Speaking in the European Parliament in Brussels following the Commission’s Press Conference to launch the new package, Mr. Kelly, Ireland’s only full member of the Parliament’s influential Industry, Research and Energy (ITRE) Committee, noted that the proposals were “refreshingly ambitious”, and have the potential to bring “significant cost-savings to households down the line”.

“I’m pleased that these proposals have covered a number of important aspects of our energy system that needed to be addressed, and I think what has been proposed will enable us to reduce energy bills for consumers, increase the amount of renewables on the grid, increase security of energy supply, and meet our EU-wide emissions targets to combat the threat of climate change”

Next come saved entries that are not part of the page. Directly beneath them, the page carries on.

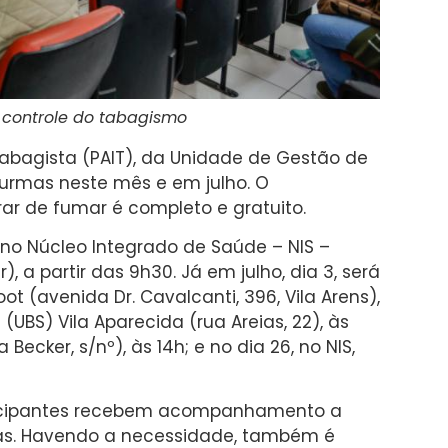
controle do tabagismo
Tabagista (PAIT), da Unidade de Gestão de
urmas neste mês e em julho. O
 de fumar é completo e gratuito.
o no Núcleo Integrado de Saúde – NIS –
), a partir das 9h30. Já em julho, dia 3, será
ot (avenida Dr. Cavalcanti, 396, Vila Arens),
(UBS) Vila Aparecida (rua Areias, 22), às
Becker, s/nº), às 14h; e no dia 26, no NIS,
rticipantes recebem acompanhamento a
adas. Havendo a necessidade, também é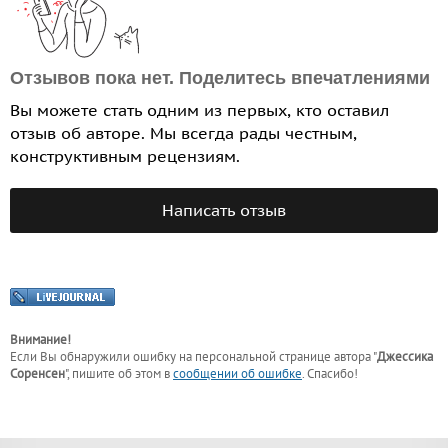
Отзывов пока нет. Поделитесь впечатлениями
Вы можете стать одним из первых, кто оставил
отзыв об авторе. Мы всегда рады честным,
конструктивным рецензиям.
Написать отзыв
Внимание!
Если Вы обнаружили ошибку на персональной странице
автора "
Джессика
Соренсен
"
, пишите об этом в
сообщении об ошибке
. Спасибо!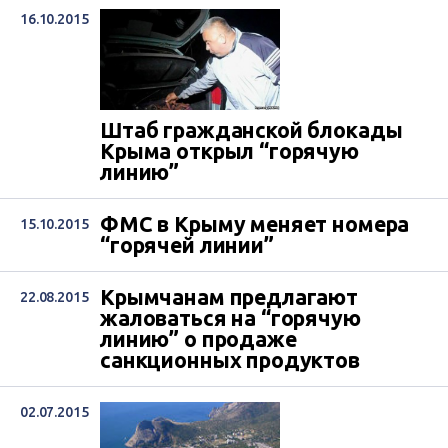
16.10.2015
Штаб гражданской блокады
Крыма открыл “горячую
линию”
ФМС в Крыму меняет номера
15.10.2015
“горячей линии”
Крымчанам предлагают
22.08.2015
жаловаться на “горячую
линию” о продаже
санкционных продуктов
02.07.2015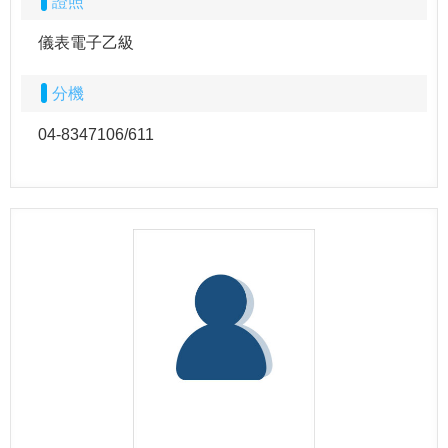
證照
儀表電子乙級
分機
04-8347106/611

“These proposals were highly anticipated, and although we have not had a chance to go through them in great detail thus far, my early impression is that they show a good level of ambition and have kept the consumer in mind – this is important”

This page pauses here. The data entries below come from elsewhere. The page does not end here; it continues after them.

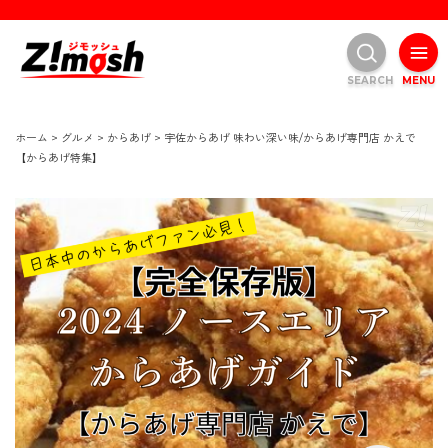
SEARCH
MENU
ホーム
>
グルメ
>
からあげ
>
宇佐からあげ 味わい深い味/からあげ専門店 かえで
【からあげ特集】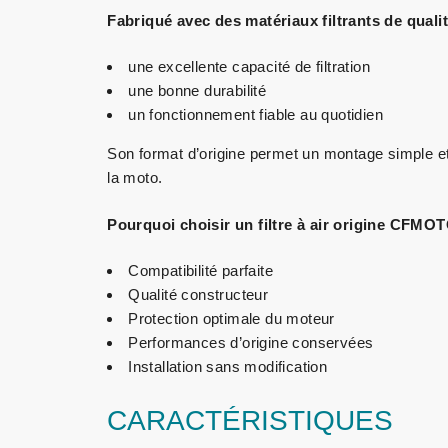
Fabriqué avec des matériaux filtrants de qualité,
une excellente capacité de filtration
une bonne durabilité
un fonctionnement fiable au quotidien
Son format d’origine permet un montage simple et 
la moto.
Pourquoi choisir un filtre à air origine CFMO
Compatibilité parfaite
Qualité constructeur
Protection optimale du moteur
Performances d’origine conservées
Installation sans modification
CARACTÉRISTIQUES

Among the legislative proposals put forward by the Commission today, there includes new rules for the functioning of the EU electricity market, revised legislation on Energy Efficiency, Renewable Energy and Energy Performance of Buildings, and plans to mobilise increased investment to meet the goals set out in each.

MEP Kelly noted that each proposal was welcome and provides a good basis from which to work on in Parliament in the coming months:

“It is crucial that we increase the amount of renewables in our energy mix in the coming years in order to fulfil our obligations under the Paris Climate Agreement. For this reason I welcome redesigning of the electricity market to make it more renewables-friendly, along with the revision of the renewable energy directive.

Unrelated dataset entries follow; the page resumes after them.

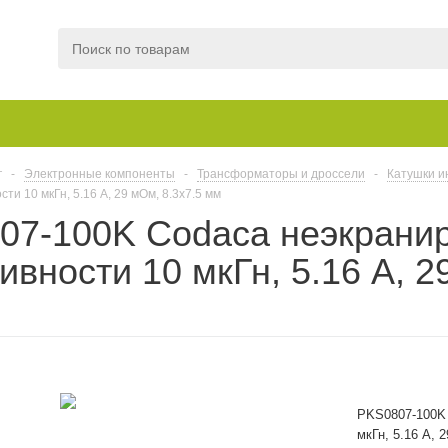
г
-
Электронные компоненты
-
Трансформаторы и дроссели
-
Катушки и
ти 10 мкГн, 5.16 А, 29 мОм, 8.3х7.5 мм
07-100K Codaca неэкрани
ивности 10 мкГн, 5.16 А, 2
PKS0807-100K 
мкГн, 5.16 А,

“The new market design will reward flexibility and adapt wholesale markets to cater for the variability of increased renewables – this will set the right signals for investment into increased renewable generation capacity”

“I’m also pleased with the ambition the Commission has shown on the revision of the Energy Efficiency Directive. Raising the target from the originally proposed 27% up to 30% for energy efficiency is appropriate given the coming into force of the Paris Agreement.

“Buildings are responsible for 40% of our energy consumption in the EU and 75% of the building stock is inefficient – that is a huge amount of wasted energy and an unacceptable level of avoidable emissions. Efficient homes mean less energy consumption, lower bills and a lower carbon footprint; it is a true no-brainer and I look forward to working on the proposal in the coming months.

“It will be important to mobilise the investment needed to make these improvements, and so the new initiative to unlock €10 billion in public and private funding for energy efficiency and renewable energy in buildings is welcome and will be a crucial part of this.

“I’m also pleased that the Energy Performance of Buildings Directive will now put requirements on large buildings to provide recharging points for Electric Vehicles. The transport sector represents around a quarter of our Greenhouse gas emissions in the EU and so increasing the amount of Electric Vehicles on the road will have a significant role to play in decarbonising the transport sector.

Mr. Kelly concluded by noting the potential positive impacts for energy consumers that the legislative proposals can bring:

“In all, these are very consumer-focused proposals. Energy prices across the EU have gone up around 6% since 2008 and so it is pleasing to see that the Commission is seeking to address this issue.

“These proposals are the building blocks for the smart energy system of the future where energy is used efficiently, renewables provide most of our energy, and consumers are empowered to produce, generate, store, share, consume or sell energy on the market – and we are not that far away from making it a reality”, he concluded.